In a push-pull, or bridge amplifier both lines are driven as shown below. enter image description here enter image description here

Notice \$L-\$ is literally the inverse of \$L+\$

Similarly the other signal, \$R-\$ is the inverse of \$R+\$

The difference between the +/- voltages is that excites the speakers.

Now, if you connect Opposites to one speaker the difference in signal becomes the mixture of both signals. Hey-Presto.. you have a mono system.

Note however, the amplitude of each "Side" is now effectively reduced by half. If you can't understand that, consider the case where there is no signal on the \$R\$ side. The difference between the blue lines is now only half what is was between \$L+\$ and \$L-\$.

If the original sound was recorded central, that is, an equal waveform on both left and right channels, the \$L+\$ waveform would be identical to the \$R+\$ waveform, same for the negatives. As such, joining \$L+\$ with \$R+\$ would result in no voltage difference for that sound. That is why you need to cross connect them.


Yes that will happen. Connecting a speaker to left+ and right- will reproduce a mono version of the stereo signal. After all if you used a mixer to add left and right you get mono but, with a speaker you cannot simply wire together left and right because you'll create a short when there is a left signal and not a right signal.

On the other hand, if you fed the speaker left+ and right+ you would get no part of the music that was centralized in the listening field and this would mean bass and (usually) vocal would be severely attenuated.

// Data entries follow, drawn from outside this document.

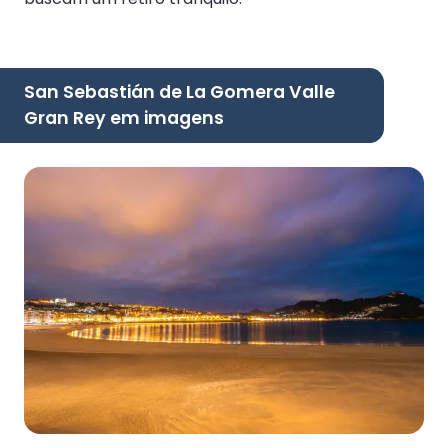
San Sebastián de La Gomera Valle
Gran Rey em imagens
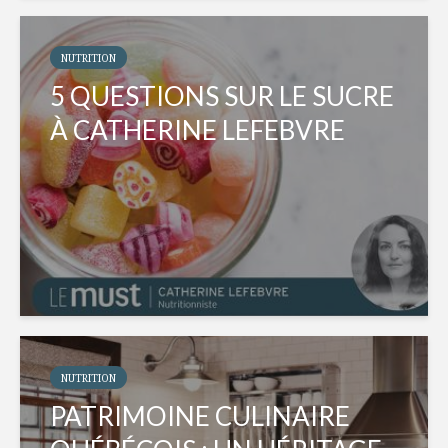
NUTRITION
5 QUESTIONS SUR LE SUCRE
À CATHERINE LEFEBVRE
NUTRITION
PATRIMOINE CULINAIRE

So using left+ and right- to the speaker means you get full mono with a sonic bias towards signals that are straight down the centre.

Because the board uses bridge amplifiers to the speakers you get opposite polarized signals for each channel i.e. you get a left+ and a left- and you get a right+ and right-. If this were a conventional single-ended amplifier you wouldn't have access to the opposite polarized signals as each speaker return would be 0 volts.


The reason it works is because your amplifier uses a "bridge" drive configuration.

Traditionally amplifiers tie the "-" side of the speaker to ground and drive the "+" side. This works well but it needs either a split rail power supply or a bulky and expensive output capacitor. With such an amplifier it doesn't matter which "-" terminal you use, the signal delivered to the speaker will depend only on the "+" terminal.

With a "bridge" configuration both sides to the speaker are driven with inverse waveforms. This allows a higher power output for a given total supply voltage and avoids the need for a split rail power supply (you still need to create a reference at half power supply voltage but that reference doesn't have to carry any significant current). The downside is it means that the board needs four power amplifiers rather than two but power amplifier chips are fairly cheap nowadays.

So when you connect your speaker to R+ and L- the "+" side of the speaker is fed with a non-inverted right signal while the "-" side gets an inverted left signal and the overall voltage across the speaker ends up as a "downmix" of the two channels.

I expect the falling cost of semiconductors compared to everything else along with the move from main frequency transformers to flyback converters for power supplies has shifted the cost balance in favour of bridged amplifiers.